8.18.2025

Leading the coexistence with true AI: Multi-modal technology and patents

 

 Samsung Electronics recently made headlines by announcing its plan to build a "personalized AI ecosystem" that reflects user habits, centering on "multimodal AI," which unifies and recognizes various forms of information, such as voice and visual data.

 Samsung's ultimate goal is to implement a "customized AI assistant" that understands the user's intent and context through all electronic devices and peripherals within Samsung's AI ecosystem, not just AI confined to smartphones. Today, let's explore the technologies hidden within the AI assistants that are becoming a part of our daily lives.

New Galaxy Fold7 equipped with multi-modal AI features
(source: Samsung Newsroom, https://bit.ly/3GzlsWc)

"Who did you call?" – Interaction between voice command devices and AI assistants

With the advancement of technology, the number of voice recognition-enabled devices is steadily increasing, and the importance of "intelligent assistants" is also growing. In the past, voice recognition was limited to merely "pressing a button with your mouth" as it couldn't recognize commands not pre-learned. However, today, it exhibits sophisticated and advanced recognition capabilities, allowing it to converse with people.

wipsglobal.com
KR10-2023-7034829, Multi-modal interaction with intelligent assistants in voice command devices

 Samsung Electronics recently registered a patent titled "Multi-Modal interaction with intelligent assistants in voice command devices." This technology is applicable to a wider range of electronic devices, including Samsung's home appliances and cars, in addition to devices belonging to the "Galaxy ecosystem" such as smartphones, tablets, and watches manufactured by Samsung.

 This technology can be described as one that identifies which device a user used to call an intelligent assistant in an environment with multiple voice recognition-enabled devices, and then determines how the assistant will interact on that particular device.

 Considering the current trend where multiple devices are aiming for integration into a single "intelligent assistant," this technology can enable AI to perform commands accurately and intelligently. As a secondary benefit, it can also prevent the so-called "chorus phenomenon," where all surrounding devices respond simultaneously when the smartphone's AI assistant is called.

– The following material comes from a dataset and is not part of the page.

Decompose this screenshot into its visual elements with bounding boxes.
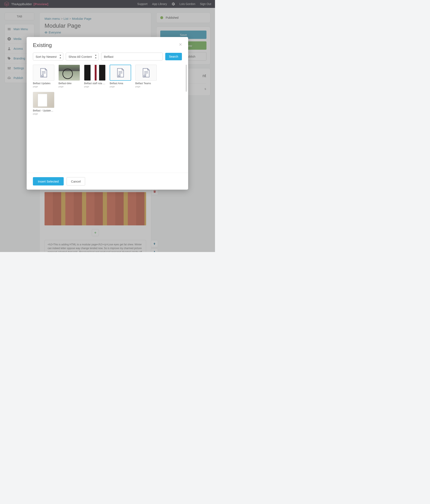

"How Multimodal AI Becomes Smarter" – Multimodal Data Learning Method

Multimodal AI often requires the ability to process complex information compared to simpler, traditional AI methods (e.g., text-to-text AI). This is because it needs to simultaneously recognize information from two or more different domains, find correlations between the data, and provide appropriate answers.

wipsglobal.com
KR10-2018-0029403, Method and device for learning multimodal data

 According to a patent disclosed by Samsung, multimodal AI's data learning method involves processing different signals in their respective networks, then understanding the context of these signals, analyzing their correlations, and training the process to deduce the user's hidden intent.

 Let's imagine showing a wardrobe with a dress and training clothes and saying, "Pick an outfit for a party." The AI understands the contexts: "something needs to be found in the wardrobe that meets the conditions" and "an outfit for a party is needed." It then analyzes their correlation to deduce the intent: "the user wants to find a formal outfit for a party." Based on this deduced intent, the AI concludes, "A dress would be good."

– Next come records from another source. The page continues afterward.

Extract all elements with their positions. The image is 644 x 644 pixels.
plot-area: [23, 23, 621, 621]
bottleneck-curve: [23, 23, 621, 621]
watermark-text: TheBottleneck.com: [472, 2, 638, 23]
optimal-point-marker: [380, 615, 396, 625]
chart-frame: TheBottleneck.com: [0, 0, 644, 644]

 The learning method of multimodal AI aims to equip AI with broader problem-solving capabilities, enabling it to be used in any situation by cultivating its ability to understand the context of multi-party information and extract hidden information.

"Multimodal AI that Sees Like a Real Person?" – Multi-Object Visual Search Technology

As mentioned earlier, the ultimate goal of multimodal AI is to implement an "intelligent assistant that understands intent and context and executes commands accurately." Despite its advancement to the point where it can process information by sharing the current situation like conversing with a friend, compared to conventional AI, there's still a long way to go as it requires prior learning to know where to find visual information to execute a given command.

wipsglobal.com
KR10-2023-0104283, Multi-modal deep learning model for multi-object visual search task

 However, Korea University's patent, "Multi-modal deep learning model for multi-object visual search task", might enable the implementation of sophisticated AI when combined with multimodal AI. This patent concerns a method of predicting the user's intended focus based on information about objects related to a given image, by simultaneously utilizing text and image analysis technologies.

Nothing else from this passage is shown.